Transcribed page contents:
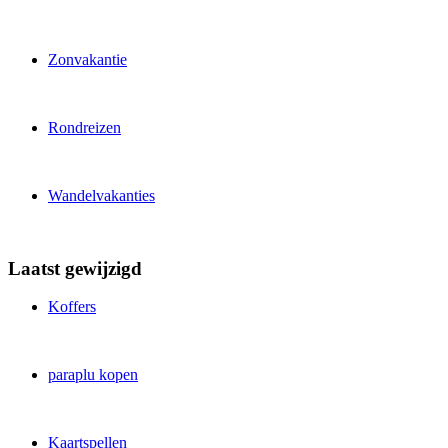
Zonvakantie
Rondreizen
Wandelvakanties
Laatst gewijzigd
Koffers
paraplu kopen
Kaartspellen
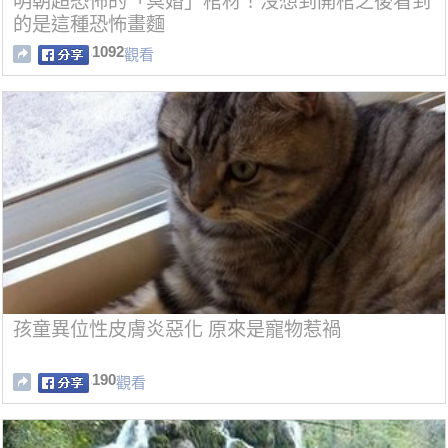
明朝超恐怖的「冥婚」棺材！沒想到開棺之後看到
的是這種恐怖畫麵
1092
觀看
孩童異位性皮膚炎惡化 原來是寵物惹禍
190
觀看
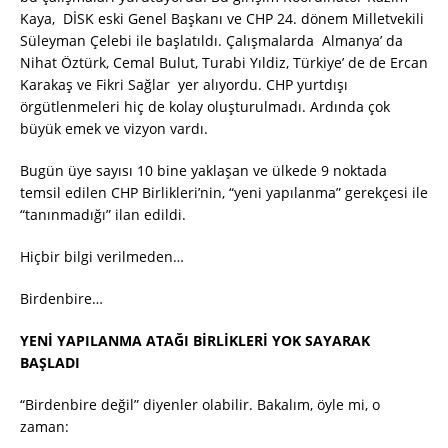
Kaya, DİSK eski Genel Başkanı ve CHP 24. dönem Milletvekili
Süleyman Çelebi ile başlatıldı. Çalışmalarda Almanya’ da
Nihat Öztürk, Cemal Bulut, Turabi Yıldiz, Türkiye’ de de Ercan
Karakaş ve Fikri Sağlar yer alıyordu. CHP yurtdışı
örgütlenmeleri hiç de kolay oluşturulmadı. Ardında çok
büyük emek ve vizyon vardı.
Bugün üye sayısı 10 bine yaklaşan ve ülkede 9 noktada
temsil edilen CHP Birlikleri’nin, “yeni yapılanma” gerekçesi ile
“tanınmadığı” ilan edildi.
Hiçbir bilgi verilmeden…
Birdenbire…
YENİ YAPILANMA ATAĞI BİRLİKLERİ YOK SAYARAK
BAŞLADI
“Birdenbire değil” diyenler olabilir. Bakalım, öyle mi, o
zaman:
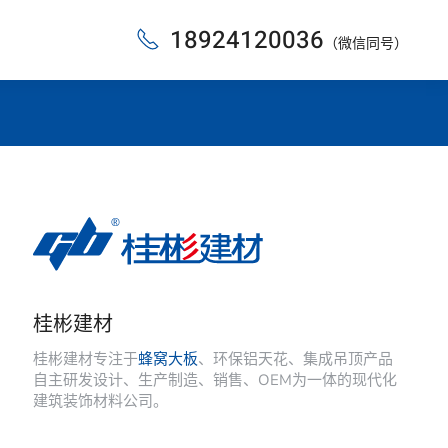
18924120036
（微信同号）
桂彬建材
桂彬建材专注于
蜂窝大板
、环保铝天花、集成吊顶产品
自主研发设计、生产制造、销售、OEM为一体的现代化
建筑装饰材料公司。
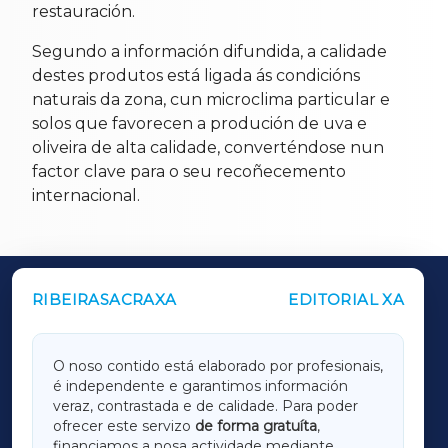
restauración.
Segundo a información difundida, a calidade
destes produtos está ligada ás condicións
naturais da zona, cun microclima particular e
solos que favorecen a produción de uva e
oliveira de alta calidade, converténdose nun
factor clave para o seu recoñecemento
internacional.
RIBEIRASACRAXA
EDITORIAL XA
OUTROS PERIÓDICOS
GALICIAXA
O noso contido está elaborado por profesionais,
é independente e garantimos información
LUGOXA
veraz, contrastada e de calidade. Para poder
ofrecer este servizo
de forma gratuíta
,
financiamos a nosa actividade mediante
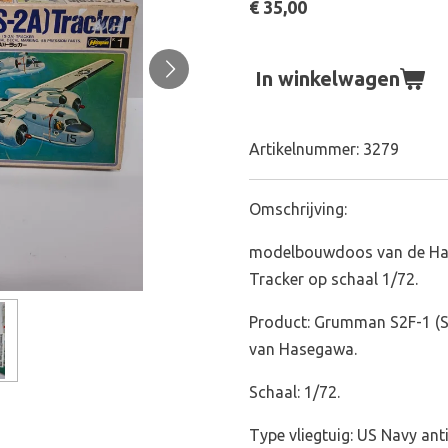
€ 35,00
In winkelwagen
Artikelnummer:
3279
Omschrijving:
modelbouwdoos van de Ha
Tracker op schaal 1/72.
Product: Grumman S2F-1 (S-
van Hasegawa.
Schaal: 1/72.
Type vliegtuig: US Navy ant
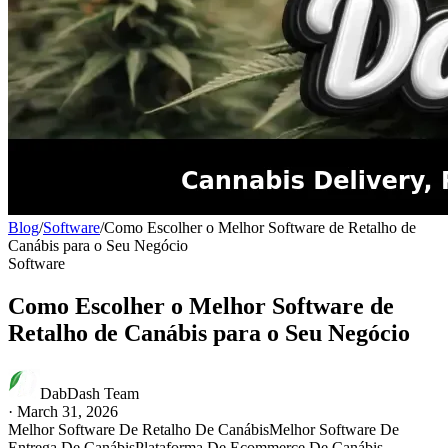
Blog
/
Software
/
Como Escolher o Melhor Software de Retalho de
Canábis para o Seu Negócio
Software
Como Escolher o Melhor Software de
Retalho de Canábis para o Seu Negócio
DabDash Team
·
March 31, 2026
Melhor Software De Retalho De Canábis
Melhor Software De
Entrega De Canábis
Plataforma De Ecommerce De Canábis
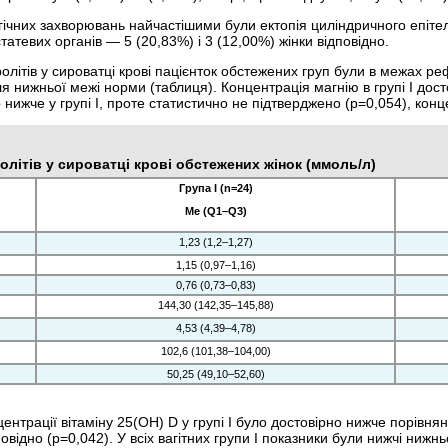
гічних захворювань найчастішими були ектопія циліндричного епітел
атевих органів — 5 (20,83%) і 3 (12,00%) жінки відповідно.
літів у сироватці крові
пацієнток обстежених
груп були в межах ре
я нижньої межі норми (таблиця). Концентрація магнію в групі I досто
 нижче у групі I, проте статистично не підтверджено (р=0,054), конц
олітів у сироватці крові обстежених жінок (ммоль/л)
Група I (n=24)
Ме (Q1–Q3)
1,23 (1,2–1,27)
1,15 (0,97–1,16)
0,76 (0,73–0,83)
144,30 (142,35–145,88)
4,53 (4,39–4,78)
102,6 (101,38–104,00)
50,25 (49,10–52,60)
нтрації вітаміну 25(ОН) D у групі I було достовірно нижче порівнян
овідно (р=0,042). У всіх вагітних групи I показники були нижчі нижнь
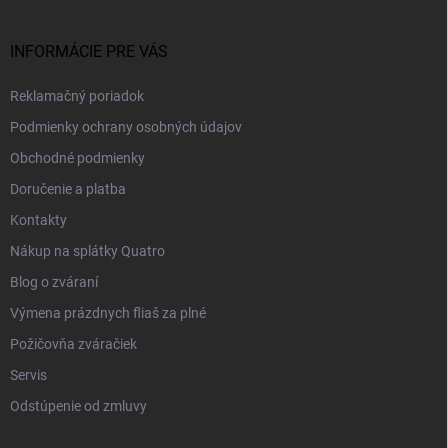
INFORMÁCIE PRE VÁS
Reklamačný poriadok
Podmienky ochrany osobných údajov
Obchodné podmienky
Doručenie a platba
Kontakty
Nákup na splátky Quatro
Blog o zváraní
Výmena prázdnych fliaš za plné
Požičovňa zváračiek
Servis
Odstúpenie od zmluvy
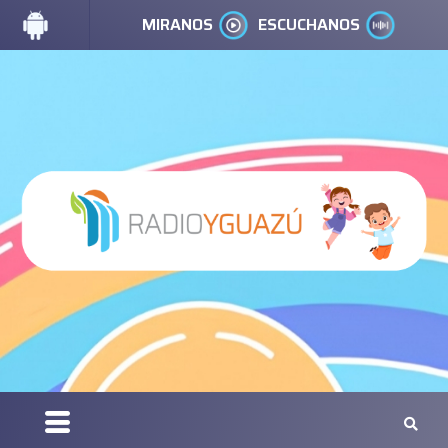
MIRANOS
ESCUCHANOS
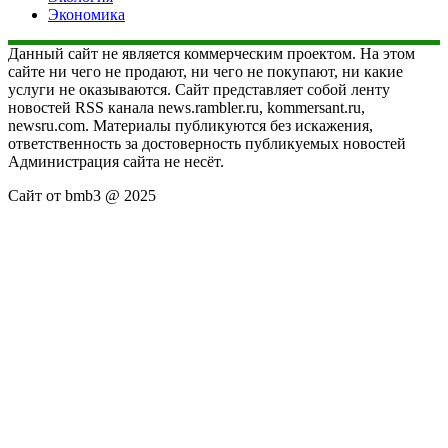
Экономика
Данный сайт не является коммерческим проектом. На этом
сайте ни чего не продают, ни чего не покупают, ни какие
услуги не оказываются. Сайт представляет собой ленту
новостей RSS канала news.rambler.ru, kommersant.ru,
newsru.com. Материалы публикуются без искажения,
ответственность за достоверность публикуемых новостей
Администрация сайта не несёт.
Сайт от bmb3 @ 2025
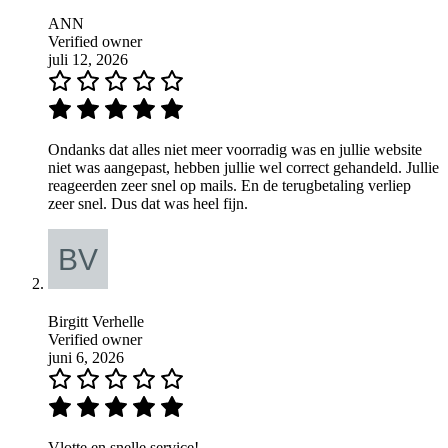
ANN
Verified owner
juli 12, 2026
Ondanks dat alles niet meer voorradig was en jullie website
niet was aangepast, hebben jullie wel correct gehandeld. Jullie
reageerden zeer snel op mails. En de terugbetaling verliep
zeer snel. Dus dat was heel fijn.
Birgitt Verhelle
Verified owner
juni 6, 2026
Vlotte en snelle service!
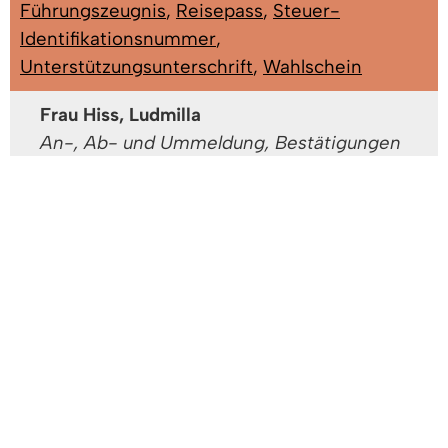
Führungszeugnis
,
Reisepass
,
Steuer-
Identifikationsnummer
,
Unterstützungsunterschrift
,
Wahlschein
Frau Hiss, Ludmilla
An-, Ab- und Ummeldung, Bestätigungen
von Abschriften von Kopien, Bestätigungen
für Rentenzwecke, Fischereischein,
Führerschein, Fundsachen,
Gewerbezentralregisterauszug,
Haushaltsbescheinigung, Lebens- und
Meldebescheinigung...
Gebäude: A EG - Büro A
Zimmer: 1.04
Tel:
07666/611-1332
Fax: 07666/611-1371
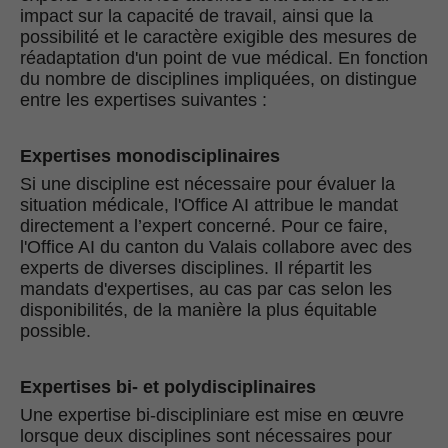
impact sur la capacité de travail, ainsi que la
possibilité et le caractère exigible des mesures de
réadaptation d'un point de vue médical. En fonction
du nombre de disciplines impliquées, on distingue
entre les expertises suivantes :
Expertises monodisciplinaires
Si une discipline est nécessaire pour évaluer la
situation médicale, l'Office AI attribue le mandat
directement a l’expert concerné. Pour ce faire,
l'Office AI du canton du Valais collabore avec des
experts de diverses disciplines. Il répartit les
mandats d'expertises, au cas par cas selon les
disponibilités, de la manière la plus équitable
possible.
Expertises bi- et polydisciplinaires
Une expertise bi-discipliniare est mise en œuvre
lorsque deux disciplines sont nécessaires pour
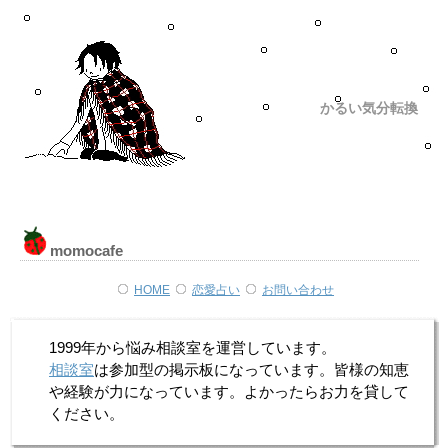
かるい気分転換
momocafe
HOME
恋愛占い
お問い合わせ
1999年から悩み相談室を運営しています。
相談室
は参加型の掲示板になっています。皆様の知恵
や経験が力になっています。よかったらお力を貸して
ください。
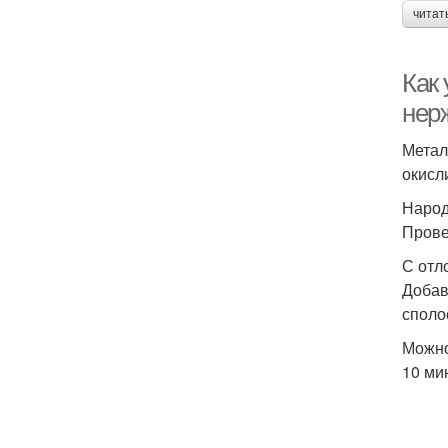
читат
Как
нер
Метал
окисл
Народ
Прове
С отл
Добав
споло
Можно
10 ми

• PROBLEM DESCRIPTION
Retype the records in full, exactly as given, and omit the pictures.

• REPLY
Zonvakantie
Rondreizen
Wandelvakanties
Laatst gewijzigd
Koffers
paraplu kopen
Kaartspellen
明朝超恐怖的「冥婚」棺材！沒想到開棺之後看到
的是這種恐怖畫麵
1092
觀看
孩童異位性皮膚炎惡化 原來是寵物惹禍
190
觀看
Kaya, DİSK eski Genel Başkanı ve CHP 24. dönem Milletvekili
Süleyman Çelebi ile başlatıldı. Çalışmalarda Almanya’ da
Nihat Öztürk, Cemal Bulut, Turabi Yıldiz, Türkiye’ de de Ercan
Karakaş ve Fikri Sağlar yer alıyordu. CHP yurtdışı
örgütlenmeleri hiç de kolay oluşturulmadı. Ardında çok
büyük emek ve vizyon vardı.
Bugün üye sayısı 10 bine yaklaşan ve ülkede 9 noktada
temsil edilen CHP Birlikleri’nin, “yeni yapılanma” gerekçesi ile
“tanınmadığı” ilan edildi.
Hiçbir bilgi verilmeden…
Birdenbire…
YENİ YAPILANMA ATAĞI BİRLİKLERİ YOK SAYARAK
BAŞLADI
“Birdenbire değil” diyenler olabilir. Bakalım, öyle mi, o
zaman:
18924120036
（微信同号）
桂彬建材
桂彬建材专注于
蜂窝大板
、环保铝天花、集成吊顶产品
自主研发设计、生产制造、销售、OEM为一体的现代化
建筑装饰材料公司。
restauración.
Segundo a información difundida, a calidade
destes produtos está ligada ás condicións
naturais da zona, cun microclima particular e
solos que favorecen a produción de uva e
oliveira de alta calidade, converténdose nun
factor clave para o seu recoñecemento
internacional.
RIBEIRASACRAXA
EDITORIAL XA
OUTROS PERIÓDICOS
GALICIAXA
O noso contido está elaborado por profesionais,
é independente e garantimos información
LUGOXA
veraz, contrastada e de calidade. Para poder
ofrecer este servizo
de forma gratuíta
,
financiamos a nosa actividade mediante
€ 35,00
In winkelwagen
Artikelnummer:
3279
Omschrijving:
modelbouwdoos van de Ha
Tracker op schaal 1/72.
Product: Grumman S2F-1 (S-
van Hasegawa.
Schaal: 1/72.
Type vliegtuig: US Navy ant
Blog
/
Software
/
Como Escolher o Melhor Software de Retalho de
Canábis para o Seu Negócio
Software
Como Escolher o Melhor Software de
Retalho de Canábis para o Seu Negócio
DabDash Team
·
March 31, 2026
Melhor Software De Retalho De Canábis
Melhor Software De
Entrega De Canábis
Plataforma De Ecommerce De Canábis
гічних захворювань найчастішими були ектопія циліндричного епітел
атевих органів — 5 (20,83%) і 3 (12,00%) жінки відповідно.
літів у сироватці крові
пацієнток обстежених
груп були в межах ре
я нижньої межі норми (таблиця). Концентрація магнію в групі I досто
 нижче у групі I, проте статистично не підтверджено (р=0,054), конц
олітів у сироватці крові обстежених жінок (ммоль/л)
Група I (n=24)
Ме (Q1–Q3)
1,23 (1,2–1,27)
1,15 (0,97–1,16)
0,76 (0,73–0,83)
144,30 (142,35–145,88)
4,53 (4,39–4,78)
102,6 (101,38–104,00)
50,25 (49,10–52,60)
нтрації вітаміну 25(ОН) D у групі I було достовірно нижче порівнян
овідно (р=0,042). У всіх вагітних групи I показники були нижчі нижнь
INFORMÁCIE PRE VÁS
Reklamačný poriadok
Podmienky ochrany osobných údajov
Obchodné podmienky
Doručenie a platba
Kontakty
Nákup na splátky Quatro
Blog o zváraní
Výmena prázdnych fliaš za plné
Požičovňa zváračiek
Servis
Odstúpenie od zmluvy
MIRANOS
ESCUCHANOS
Экономика
Данный сайт не является коммерческим проектом. На этом
сайте ни чего не продают, ни чего не покупают, ни какие
услуги не оказываются. Сайт представляет собой ленту
новостей RSS канала news.rambler.ru, kommersant.ru,
newsru.com. Материалы публикуются без искажения,
ответственность за достоверность публикуемых новостей
Администрация сайта не несёт.
Сайт от bmb3 @ 2025
ANN
Verified owner
juli 12, 2026
Ondanks dat alles niet meer voorradig was en jullie website
niet was aangepast, hebben jullie wel correct gehandeld. Jullie
reageerden zeer snel op mails. En de terugbetaling verliep
zeer snel. Dus dat was heel fijn.
Birgitt Verhelle
Verified owner
juni 6, 2026
Vlotte en snelle service!
Führungszeugnis
,
Reisepass
,
Steuer-
Identifikationsnummer
,
Unterstützungsunterschrift
,
Wahlschein
Frau Hiss, Ludmilla
An-, Ab- und Ummeldung, Bestätigungen
von Abschriften von Kopien, Bestätigungen
für Rentenzwecke, Fischereischein,
Führerschein, Fundsachen,
Gewerbezentralregisterauszug,
Haushaltsbescheinigung, Lebens- und
Meldebescheinigung...
Gebäude: A EG - Büro A
Zimmer: 1.04
Tel:
07666/611-1332
Fax: 07666/611-1371
impact sur la capacité de travail, ainsi que la
possibilité et le caractère exigible des mesures de
réadaptation d'un point de vue médical. En fonction
du nombre de disciplines impliquées, on distingue
entre les expertises suivantes :
Expertises monodisciplinaires
Si une discipline est nécessaire pour évaluer la
situation médicale, l'Office AI attribue le mandat
directement a l’expert concerné. Pour ce faire,
l'Office AI du canton du Valais collabore avec des
experts de diverses disciplines. Il répartit les
mandats d'expertises, au cas par cas selon les
disponibilités, de la manière la plus équitable
possible.
Expertises bi- et polydisciplinaires
Une expertise bi-discipliniare est mise en œuvre
lorsque deux disciplines sont nécessaires pour
かるい気分転換
momocafe
HOME
恋愛占い
お問い合わせ
1999年から悩み相談室を運営しています。
相談室
は参加型の掲示板になっています。皆様の知恵
や経験が力になっています。よかったらお力を貸して
ください。
читат
Как
нер
Метал
окисл
Народ
Прове
С отл
Добав
споло
Можно
10 ми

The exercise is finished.